That sounds like a good idea actually! I've not managed to get to a pound shop yet but I've been changing the cage up every week and the other two are happy, but Rick is still biting. I might see if I can get something like that, not sure if one will fit but will have a look. Thanks for the idea


----------



## Rekees (Dec 7, 2015)

Cardboard boxes. They're free and rats love them. I've had a couple rats that would sit in one for hours and chew it apart from the inside out. I like to make a box tower or maze which is good for taking up space in the middle of the cage and makes it a climbing toy in addition to a hide and chew toy.


----------



## Ratmadoo (Nov 19, 2016)

Lunchy said:


> That sounds like a good idea actually! I've not managed to get to a pound shop yet but I've been changing the cage up every week and the other two are happy, but Rick is still biting. I might see if I can get something like that, not sure if one will fit but will have a look. Thanks for the idea


I just remembered that poundshop is the place where I got some awesome hammocks for my rats, they are sold as 'table runners' and are £1, they are lovely tight fabric that won't catch on toes etc, and are massively long. I have 4 which I fold in half, cable tie the two halves together (to make a smaller length and double hammock) then a thick cable tie in each corner to hang. cable ties are in £ land too, they have been a god send.


----------



## Lunchy (Aug 28, 2017)

Ratmadoo said:


> I just remembered that poundshop is the place where I got some awesome hammocks for my rats, they are sold as 'table runners' and are £1, they are lovely tight fabric that won't catch on toes etc, and are massively long. I have 4 which I fold in half, cable tie the two halves together (to make a smaller length and double hammock) then a thick cable tie in each corner to hang. cable ties are in £ land too, they have been a god send.


Hadn't thought of table runners - I'm definitely going to the pound shop tomorrow after work so will keep an eye out for those too - thanks


----------



## Lunchy (Aug 28, 2017)

Just a random thing that I found that my rats seem to enjoy - they are 'storage trays' and I got them from a pound shop in the UK (can't remember which one). There's 4 in a pack for £1, they're not the sturdiest but they should last a while. I love this photo of Morty in it, it's as if he's waiting on it flying away! They use it mostly as a means of getting across the cage but times like this they do have a wee snooze in it


----------



## Ratmadoo (Nov 19, 2016)

Awww, so cute! <3 4 for a £1 is really good, I'll keep my eye out for those!! I keep looking for the stacking storage trays that I've seen people use on here but there's never any left, lol! 

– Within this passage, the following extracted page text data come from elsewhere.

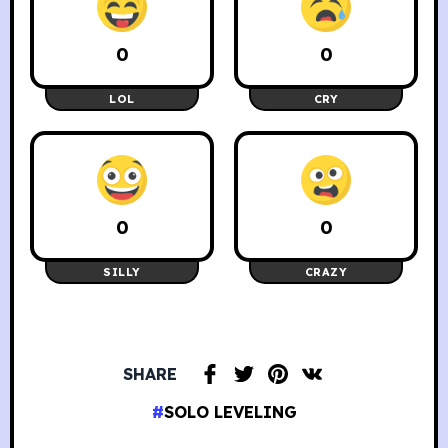
0
0
LOL
CRY
0
0
SILLY
CRAZY
SHARE
SOLO LEVELING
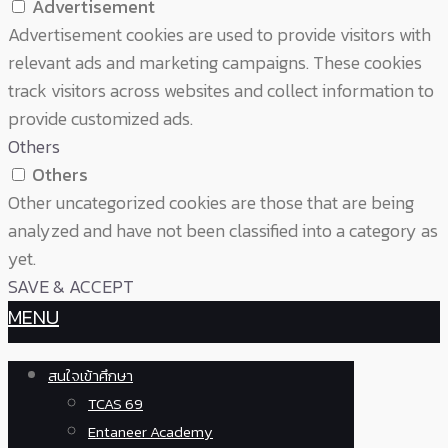
Advertisement
Advertisement cookies are used to provide visitors with
relevant ads and marketing campaigns. These cookies
track visitors across websites and collect information to
provide customized ads.
Others
Others
Other uncategorized cookies are those that are being
analyzed and have not been classified into a category as
yet.
SAVE & ACCEPT
MENU
สนใจเข้าศึกษา
TCAS 69
Entaneer Academy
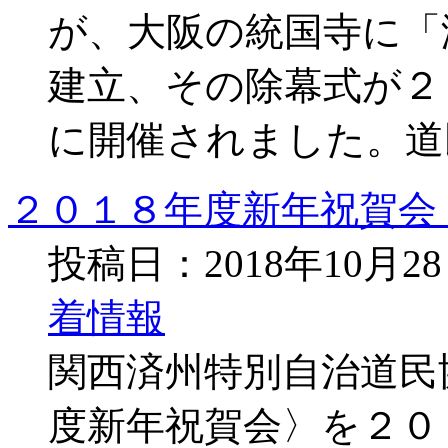
が、大阪の統国寺に「
建立、その除幕式が２
に開催されました。道
２０１８年度新年祝賀会
投稿日：2018年10月2
着情報
関西済州特別自治道民
度新年祝賀会〉を２０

Love the coconut hide, where did you get that if you don't mind me asking? I found a small one like that at PAH but not big enough hole for my fatty ratties


----------



## Lunchy (Aug 28, 2017)

Ratmadoo said:


> Awww, so cute! <3 4 for a £1 is really good, I'll keep my eye out for those!! I keep looking for the stacking storage trays that I've seen people use on here but there's never any left, lol!
> 
> Love the coconut hide, where did you get that if you don't mind me asking? I found a small one like that at PAH but not big enough hole for my fatty ratties


I just remembered the shop I got them in, it's Poundworld! I'm going to go back and see if the have any more cool stuff 

The coconut is actually from PAH, lol! My two older boys have never fit in it but when we got our youngest he was able to fit and used it a couple of times, but now I think he's a bit too big too. It just gets thrown about these days


----------



## Ratmadoo (Nov 19, 2016)

Lunchy said:


> I just remembered the shop I got them in, it's Poundworld! I'm going to go back and see if the have any more cool stuff
> 
> The coconut is actually from PAH, lol! My two older boys have never fit in it but when we got our youngest he was able to fit and used it a couple of times, but now I think he's a bit too big too. It just gets thrown about these days



Lol  Mine would prob throw the coconut at each other, silly things, but I suppose stuffed with paper and treats, even a too small one they could stick their heads in and rummage  I wish there was larger ones available! I actually ordered a half coconut hide from the range once, stupid me, because what turned up was a tiny, tiny, coconut in half, with a door smaller than a robo hamster :0


----------



## Lunchy (Aug 28, 2017)

Ratmadoo said:


> Lol  Mine would prob throw the coconut at each other, silly things, but I suppose stuffed with paper and treats, even a too small one they could stick their heads in and rummage  I wish there was larger ones available! I actually ordered a half coconut hide from the range once, stupid me, because what turned up was a tiny, tiny, coconut in half, with a door smaller than a robo hamster :0


It just makes me sad the price of things that would fit rats at PAH, it's so expensive when you can just make your own little beds and hideaways for a couple of quid! Especially when my biggest rat Morty is just under 900g...  I did use to stuff the coconut but stopped but I think I'll start again. You've inspired me to do a Poundworld raid this evening


----------



## Ratmadoo (Nov 19, 2016)

Lunchy said:


> It just makes me sad the price of things that would fit rats at PAH, it's so expensive when you can just make your own little beds and hideaways for a couple of quid! Especially when my biggest rat Morty is just under 900g...  I did use to stuff the coconut but stopped but I think I'll start again. You've inspired me to do a Poundworld raid this evening



It's ridiculous the price of rat stuff at PAH :0 I'm the same, I make most of the stuff for my rats. I just made them each a weird hammock thing for Christmas, I got a couple of my partners old fleece jumpers, cut off the sleeves, folded the cut end over twice and hemmed it, then I threaded dowling bird perch through the sleeve to hang it, and for Reilly, my large rat (Eric Cartman in rat form) I hung the sleeve from a big rope. Hopefully they will use them to be all cosy, mine seem to hate cosy things, even throwing the fleece out of their boxes and sitting in empty nest, lol. Did you hit poundland yet?


----------



## Daisywonk (Aug 18, 2017)

I think part of the issue might be time out of cage. Usually it is good to give a rat at least one hour out of cage for time to exercise, cuddle with you, and explore. Of course it is good to have an interesting cage, but since that's not working more time out of the cage and with you would make their life more interesting, definitely.


----------